Gasping with laughter
Compared to pressing play on the DVD remote, theatre can be mighty stressful. Along with the extra commitment involved in getting off of the sofa and going out to see a play, the big question - will this be any good or not - takes on extra significance. For the first 10 minutes, it's all you can do not to watch through split fingers, waiting for the crushing silence as one of them forgets their lines. Thankfully, somewhere around minute 12, things start to settle down - the hands come away from the face, one's breathing returns to normal and before you know it, you're laughing along with the rest of them. So it began with the Dubai Drama Group's production of Ben Elton's play Gasping at the Dubai Community Theatre and Arts Centre (Ductac) on Saturday night.
Written by the British writer and comedian Ben Elton, Gasping is a satirical comedy about corporate greed in which the brilliantly odious Sir Chiffley Lockhart (Eric Drury) is determined to make money where none existed before. His sycophantic, eager-to-please number two, Philip (George Stothard) comes up with the idea of selling designer air, which soon becomes a global phenonmenon, before turning around and biting them, as purple-faced pensioners start keeling over on buses, and people in the developing world begin gasping.
The concept - which couldn't be more Eighties if it pulled on neon legwarmers and started dancing to Wham - has, according to the play's director Syl Rice, taken on a new significance with the economic downturn. While the assertion that young, aspiring upstarts will do anything to keep up with the Jones' has the ring of the Eighties (yuppie is written all over it) the play was given a new millennium overhaul in 2000, and the updated references are easy to spot. Where there was Aeroflot, there is Easyjet. And mentions of George Clooney and "tiny little Ericssons" have been thrown in to keep things fresh.
It can't have been easy for the four-strong cast (who, this being an amateur dramatic production, also have real jobs): Elton's machine gun-style patter means voicing reams of convoluted logic before ever getting to the point. And his trademark schoolboy sense of humour means that anyone not brought up on a diet of Blackadder might have struggled with delivery. Luckily, some of them clearly had. Drury was suitably reptilian as the corporate ogre, his deadpan utterance of lines such as "only the British could market a Pot Noodle because only the British could stomach it" spot on. And Strothard as Philip was as close to Hugh Laurie buffoonery as you could get without actual mimicry, right down to the high-pitched giggle and innocent eye-rolling. Hussain Hadi took a little longer to warm up as Sandy, spending too much time staring out into the lights à la Shakespeare when he was meant to be talking to people. And Susan Probert as the manipulative advertising executive Kirtsen spoke all her lines in the same sneery, shoulder-waggling tone - the result being that some did not get the laughs that they deserved.

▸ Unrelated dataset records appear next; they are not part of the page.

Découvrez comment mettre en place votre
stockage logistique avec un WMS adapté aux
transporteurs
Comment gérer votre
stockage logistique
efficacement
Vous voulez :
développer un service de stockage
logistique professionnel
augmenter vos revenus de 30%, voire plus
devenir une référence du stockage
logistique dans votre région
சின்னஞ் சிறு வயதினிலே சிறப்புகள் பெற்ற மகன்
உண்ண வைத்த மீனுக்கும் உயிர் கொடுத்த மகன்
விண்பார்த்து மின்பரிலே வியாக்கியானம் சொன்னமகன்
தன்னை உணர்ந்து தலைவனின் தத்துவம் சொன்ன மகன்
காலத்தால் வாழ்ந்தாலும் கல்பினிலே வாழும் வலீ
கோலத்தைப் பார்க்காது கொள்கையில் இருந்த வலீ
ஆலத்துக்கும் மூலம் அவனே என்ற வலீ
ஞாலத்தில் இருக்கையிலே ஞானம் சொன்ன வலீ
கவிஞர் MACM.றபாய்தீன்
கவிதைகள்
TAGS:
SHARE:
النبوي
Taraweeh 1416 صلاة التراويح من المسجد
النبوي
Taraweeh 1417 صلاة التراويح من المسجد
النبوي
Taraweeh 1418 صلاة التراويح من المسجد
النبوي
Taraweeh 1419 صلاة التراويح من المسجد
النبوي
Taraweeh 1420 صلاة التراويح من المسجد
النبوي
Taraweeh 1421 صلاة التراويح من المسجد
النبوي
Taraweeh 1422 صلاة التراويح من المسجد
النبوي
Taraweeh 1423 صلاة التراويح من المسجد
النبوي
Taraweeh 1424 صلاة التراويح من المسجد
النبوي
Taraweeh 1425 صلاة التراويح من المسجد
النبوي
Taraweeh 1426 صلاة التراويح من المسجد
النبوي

Luckily, the whole play hinges on the performance of Philip, and Strothard was more than up to the job, managing to combine self-deprecating fun with a touching (but ultimately ineffective) moral fibre. In one hilarious scene where he and The Chief are being massaged rather too vigorously in a spa, he dealt with the double whammy of having to contort his body into various extraordinary positions while making the relevant pained noises with well-judged intensity.
Such is the skill of Elton's writing here that the performances would have had to be truly terrible to take away from the play's delightfully irreverent mood. But best of all was the evidence the night provided of a thriving dramatic scene in the city. It may not have been perfect - but for all its 10 minutes of self-induced pain, it certainly beat a night in with a DVD.